To commemorate the 400th anniversary of the publication of William Shakespeare’s First Folio this month, we were delighted to welcome back to the RGS Dr Robert Stagg, an Associate Senior Member of the Faculty of English at the University of Oxford, and a Leverhulme Research Fellow at the University of Birmingham’s Shakespeare Institute in Stratford-upon-Avon.
The day began with a session for the Third Form, who are currently studying Othello. Using clips from the National Theatre’s 2022 production of the play directed by Clint Dyer, Dr Stagg discussed issues such as racist attitudes towards North Africans in early modern England, how Othello subverts these prejudiced expectations, Iago’s motivations for his scheming and the fatal characteristics that lead to Othello’s downfall. This was followed by a select panel of Third Form students who posed questions to Dr Stagg concerning Othello’s vulnerability, the character of Desdemona and the theme of reputation.
The Lower Sixth were afforded a private seminar with Dr Stagg to discuss their set text: Hamlet. This involved an extended question and answer conversation on any aspect of the play the students wished to discuss as well as a more focussed exploration of a journal article entitled “Hearing Ophelia: Gender and Tragic Discourse in Hamlet” by Sandra K. Fischer. The seminar concluded with an engaging discussion on different productions of the play.

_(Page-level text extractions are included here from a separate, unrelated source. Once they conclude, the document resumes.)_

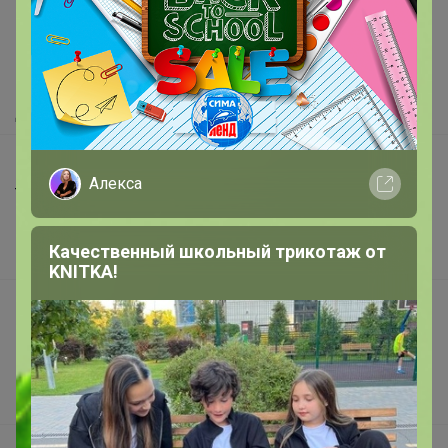
Как здесь все устроено?
Как сделать заказ?
Как получить?
Доставка
Шоурумы
Алекса
Торговые марки
Наша команда
Качественный школьный трикотаж от
В наличии
KNITKA!
Подарочные сертификаты
Реклама на сайте
Поставщикам
Вакансии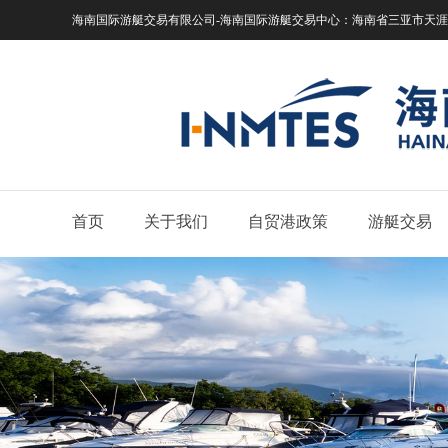
海南国际游艇交易有限公司-海南国际游艇交易中心：
海南省三亚市天涯区
首页
关于我们
自贸港政策
游艇交易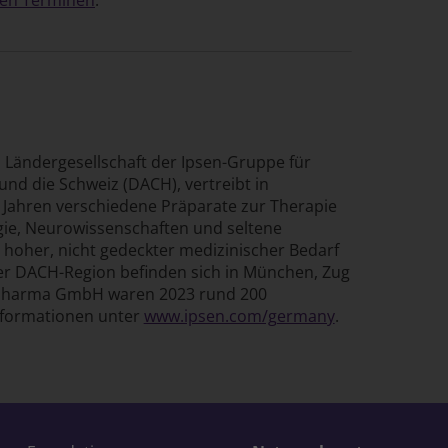
Ländergesellschaft der Ipsen-Gruppe für
und die Schweiz (DACH), vertreibt in
 Jahren verschiedene Präparate zur Therapie
gie, Neurowissenschaften und seltene
n hoher, nicht gedeckter medizinischer Bedarf
der DACH-Region befinden sich in München, Zug
n Pharma GmbH waren 2023 rund 200
Informationen unter
www.ipsen.com/germany
.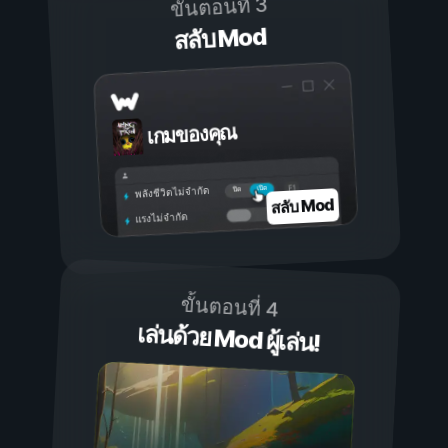
ขั้นตอนที่ 3
สลับ Mod
เกมของคุณ
เปิด
ปิด
พลังชีวิตไม่จำกัด
สลับ Mod
แรงไม่จำกัด
ขั้นตอนที่ 4
เล่นด้วย Mod ผู้เล่น!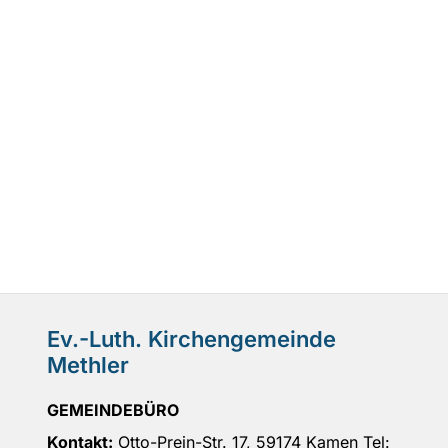
Ev.-Luth. Kirchengemeinde
Methler
GEMEINDEBÜRO
Kontakt:
Otto-Prein-Str. 17, 59174 Kamen Tel: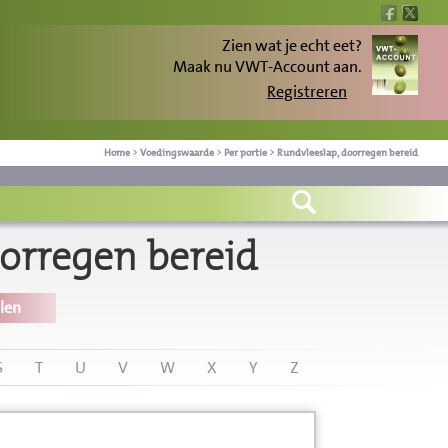
Zien wat je echt eet?
Maak nu VWT-Account aan.
Registreren
Home
>
Voedingswaarde
>
Per portie
>
Rundvleeslap, doorregen bereid
orregen bereid
len
S
T
U
V
W
X
Y
Z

With Dr Stagg’s area of research being prosody (metre, rhyme and rhythm) and verse structure (blank verse and the sonnet), the Fourth Form were treated to a lecture on Shakespeare’s innovative use of the seven-syllable line in Macbeth. While Shakespeare’s usual use of iambic pentameter is well-documented, Dr Stagg explained that the seven-syllable syntax was employed to reflect the moral and physical deformities of characters such as the Weird Sisters. Dr Stagg furthered his argument by referencing treaties written by James I, such as Daemonologie and Ane Schort Treatise containing some reulis and cautelis to be obseruit and eschewit in Scottis Poesie, in which the monarch documented his pathological fear of the supernatural and his demand to all poets that they take heed of the number of metrical feet used in each line. A panel of Fourth Formers also questioned Dr Stagg on a variety of issues, such as the visual omission of King Duncan’s murder in the text and the characters of Lady Macbeth, King Duncan and, interestingly, the Porter. Macbeth’s motivations for killing King Duncan and the idea of free will versus predestination also proved to be popular lines of discussion, as did the decline of Lady Macbeth’s prowess.